In the accuracy comparison experiment with the historical version of the YOLO model in Table 5, the OEC-YOLOv8n model performed outstandingly in multiple indicators. Its accuracy is 0.3% higher than that of YOLOv8n, and the recall rate is 0.9% higher. mAP@0.5 and mAP@0.5~0.95 metrics are both higher than those of the other models. When compared to YOLOv8n, the mAP@0.5 value demonstrates an increase of 0.8%, while the mAP@0.5~0.95 value shows a 3.4% enhancement. Moreover, compared with the updated YOLOv9~YOLOv12, OEC-YOLOv8 still performs well and outperformed YOLOv12 in three accuracy metrics: recall, mAP@0.5, and mAP@0.5~0.95. It can also be intuitively seen from the mAP@0.5 comparison of different YOLO algorithms in Figure 9 that the average precision value of the OEC-YOLOv8 algorithm is higher and the detection accuracy is significantly improved.
Figure 12 is the mAP@0.5 comparison diagram of different YOLO algorithms. Through the image, it can be seen more intuitively that the OEC-YOLOv8 algorithm has higher average accuracy value and higher detection accuracy than other YOLO algorithms. This shows that the improved model detection accuracy has been improved.
Table 6 shows the experimental results of the comparison experiment on the detection speed between the OEC-YOLOV8 model and the YOLO series models.
The results of the detection speed comparison experiment in Table 6 show that the OEC-YOLOv8n model performs well in terms of the number of parameters and FLOPs. Compared with YOLOv8n, the number of parameters is reduced by 0.4 M and the FLOPs is decreased. This means that the model has a reduced demand for computing power and is easier to deploy.
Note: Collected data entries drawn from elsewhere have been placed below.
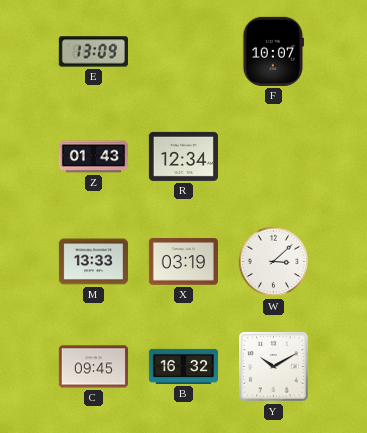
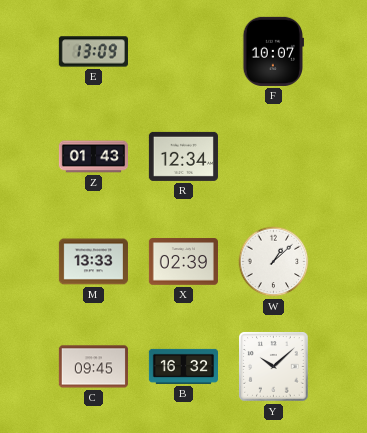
X: 03:19 -> 02:39
W: 3:08 -> 1:08
Y: 10:10 -> 10:08
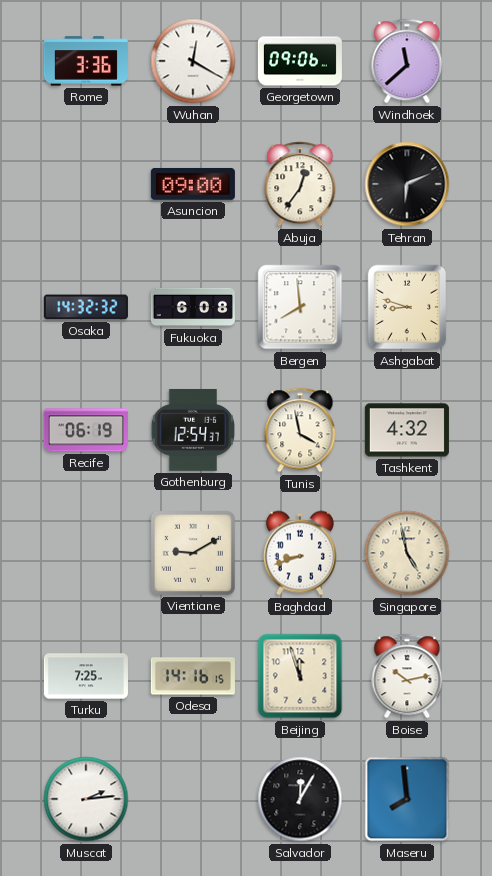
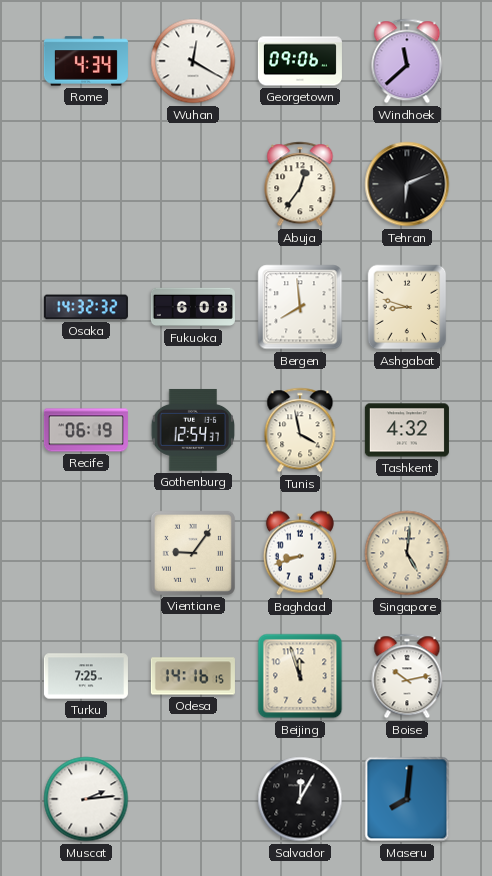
Rome: 3:36 -> 4:34
Asuncion: 09:00 -> none
Vientiane: 9:10 -> 9:06
Singapore: 4:58 -> 5:01
Maseru: 7:59 -> 8:01
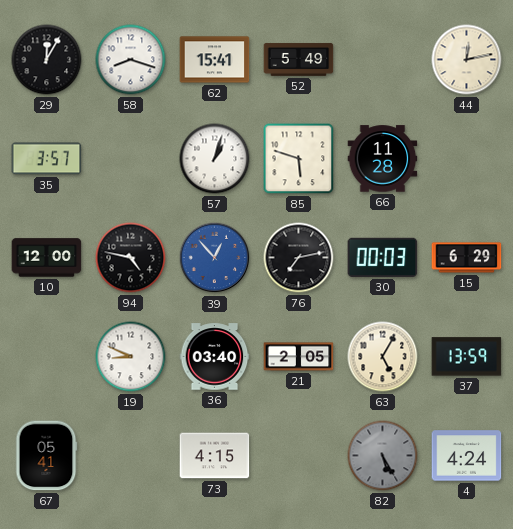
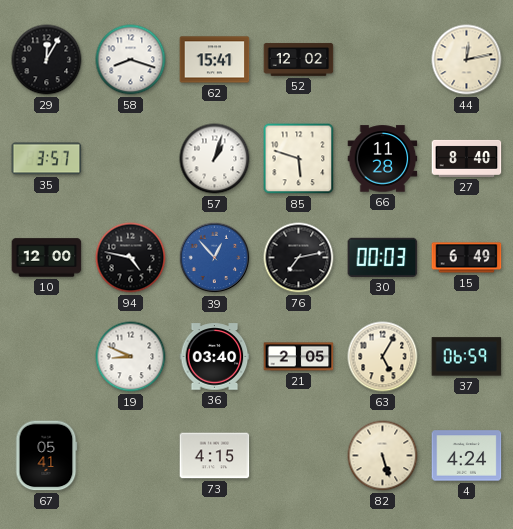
52: 5:49 -> 12:02
27: none -> 8:40
15: 6:29 -> 6:49
37: 13:59 -> 06:59
82: 5:25 -> 5:27
82 dial: grey -> cream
Its detection time is shortened to 2.5 ms and the detection speed reaches 400 FPS. Compared with the updated YOLO series model, the detection speed and detection time of OEC-YOLOv8 is the same as that of YOLOv12, which can meet the requirements of rapid detection of flying steel accidents.
Table 7 shows the comparison results of the OEC-YOLOv8 model with other common object detection models in four precision metrics: accuracy, recall, mAP@0.5, and mAP@0.5~0.95.
Figure 13 shows a comparison of the mAP@0.5 curves of OEC-YOLOv8 with other object detection models.
Table 8 makes a detailed comparison of the performance of the OEC-YOLOV8 model with other target models in terms of detection speed.
The comparative experimental results of OEC-YOLOv8n in Table 7 and Table 8 with other common object detection models show that the OEC-YOLOv8n model has advantages in both detection accuracy and speed. In terms of accuracy, OEC-YOLOv8n has an accuracy of 0.985, a recall rate of 0.977, a high statistic of 0.991 for mAP@0.5, and 0.864 for mAP@0.5~0.95, all of which are superior to the other comparison models. And from the curve comparison results in Figure 10, it can be seen that the accuracy index mAP@0.5 of OEC-YOLOv8 is generally higher than that of other object detection models.
In terms of detection speed, the FLOPs of the OEC-YOLOv8 model is only 7.8 G, which is lower than that of other object detection models. Moreover, the detection speed reached 400 FPS and the detection time was 2.5 ms, which was the fastest among all the comparison models. The parameter quantity of the OEC-YOLOv8 model is 2.8 M. Although it is at a medium level among all the comparison models, and compared with other models, the increase in the parameter quantity does not bring excessive computational burden.
In general, the OEC-YOLOv8 model performs better than other comparison models in terms of detection accuracy and detection speed. This means that the OEC-YOLOv8 model can identify the accident of flying steel more quickly and accurately, as well as gain valuable time for subsequent emergency treatment, so as to effectively reduce the loss caused by production accidents and provide strong technical support for production safety monitoring.
Figure 14 shows the comparison of OEC-YOLOv8n and YOLOv8n object detection results. Compared with YOLOv8n, the object detection results of the OEC-YOLOv8n model in the test diagram do not overlap the target box. In a complex environment with water vapor interference and equipment occlusion, it can better distinguish the interference objects in the flying steel and the surrounding environment, and the object detection results are more accurate. Moreover, the confidence of the OEC-YOLOv8n object detection results is higher, indicating that the detection results are more reliable and more suitable for production sites with complex environments. In conclusion, although the confusion matrix shows certain limitations in background detection, the object detection results indicate that the OEC-YOLOv8n model still has high accuracy and robustness in practical applications.
Figure 15 is the experimental result diagram of the OEC-YOLOv8 model verification. The OEC-YOLOv8 model demonstrates precise discrimination between flying steel and normal steel, while accurately pinpointing the target’s location within images. It can be applied to high-speed wire rod mills through real-time sampling of monitoring videos to detect whether flying steel accidents occur, as well as display the test results in the secondary production control system, both accurately and intuitively. If the flying steel accident is detected, an alarm signal can be sent in time.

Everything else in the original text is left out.